**Task prompt:** Leave the images out and repeat the data exactly as given.

[Data records Boundary: Start]

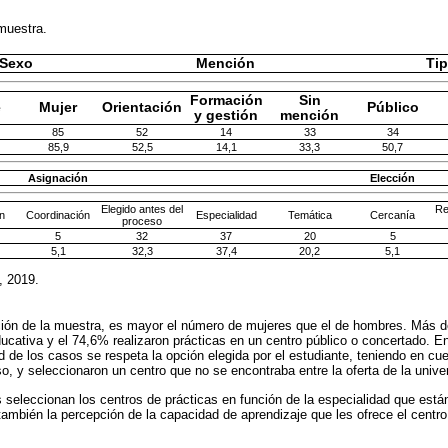
 muestra.
Sexo
Mención
Tip
Formación
Sin
e
Mujer
Orientación
Público
y gestión
mención
85
52
14
33
34
85,9
52,5
14,1
33,3
50,7
Asignación
Elección
Elegido antes del
Re
n
Coordinación
Especialidad
Temática
Cercanía
proceso
5
32
37
20
5
5,1
32,3
37,4
20,2
5,1
, 2019.
ción de la muestra, es mayor el número de mujeres que el de hombres. Más d
cativa y el 74,6% realizaron prácticas en un centro público o concertado. En
d de los casos se respeta la opción elegida por el estudiante, teniendo en cu
o, y seleccionaron un centro que no se encontraba entre la oferta de la unive
s seleccionan los centros de prácticas en función de la especialidad que está
también la percepción de la capacidad de aprendizaje que les ofrece el centro 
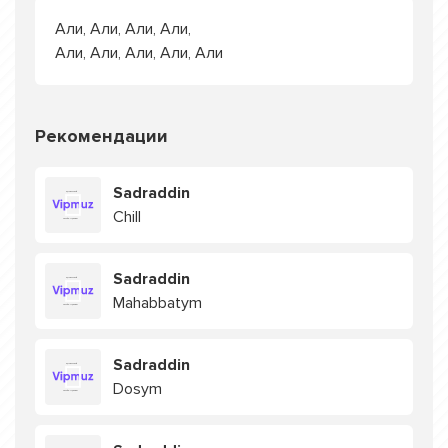
Али, Али, Али, Али,
Али, Али, Али, Али, Али
Рекомендации
Sadraddin
Chill
Sadraddin
Mahabbatym
Sadraddin
Dosym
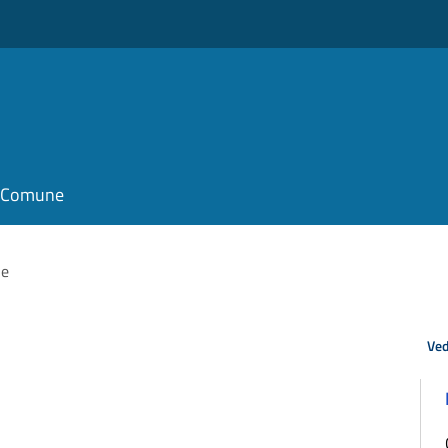
il Comune
he
Ved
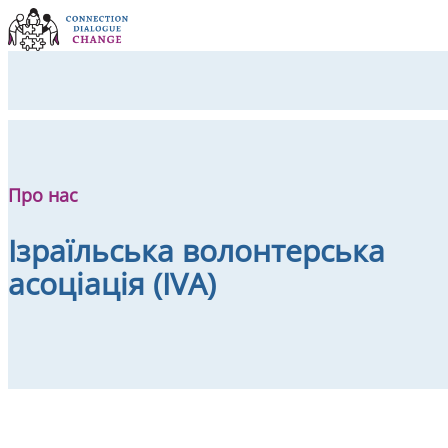
Skip to content
Про нас
​Ізраїльська волонтерська
асоціація ​​(IVA)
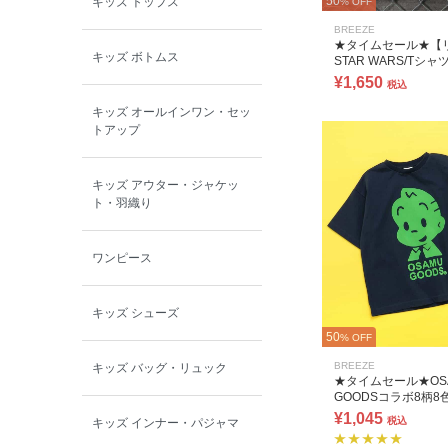
50
キッズ トップス
% OFF
BOBOCHOSES
BREEZE
★タイムセール★【
キッズ ボトムス
STAR WARS/Tシャ
allolun.
サイズ)
¥1,650
税込
キッズ オールインワン・セッ
ICE RING
トアップ
キッズ アウター・ジャケッ
ト・羽織り
ワンピース
キッズ シューズ
50
% OFF
BREEZE
キッズ バッグ・リュック
★タイムセール★OS
GOODSコラボ8柄8
¥1,045
税込
キッズ インナー・パジャマ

[Data records Boundary: End]

**Response:**
 muestra.
Sexo
Mención
Tip
Formación
Sin
e
Mujer
Orientación
Público
y gestión
mención
85
52
14
33
34
85,9
52,5
14,1
33,3
50,7
Asignación
Elección
Elegido antes del
Re
n
Coordinación
Especialidad
Temática
Cercanía
proceso
5
32
37
20
5
5,1
32,3
37,4
20,2
5,1
, 2019.
ción de la muestra, es mayor el número de mujeres que el de hombres. Más d
cativa y el 74,6% realizaron prácticas en un centro público o concertado. En
d de los casos se respeta la opción elegida por el estudiante, teniendo en cu
o, y seleccionaron un centro que no se encontraba entre la oferta de la unive
s seleccionan los centros de prácticas en función de la especialidad que está
también la percepción de la capacidad de aprendizaje que les ofrece el centro 
Али, Али, Али, Али,
Али, Али, Али, Али, Али
Рекомендации
Sadraddin
Chill
Sadraddin
Mahabbatym
Sadraddin
Dosym
il Comune
he
Ved
Skip to content
Про нас
​Ізраїльська волонтерська
асоціація ​​(IVA)
50
キッズ トップス
% OFF
BOBOCHOSES
BREEZE
★タイムセール★【
キッズ ボトムス
STAR WARS/Tシャ
allolun.
サイズ)
¥1,650
税込
キッズ オールインワン・セッ
ICE RING
トアップ
キッズ アウター・ジャケッ
ト・羽織り
ワンピース
キッズ シューズ
50
% OFF
BREEZE
キッズ バッグ・リュック
★タイムセール★OS
GOODSコラボ8柄8
¥1,045
税込
キッズ インナー・パジャマ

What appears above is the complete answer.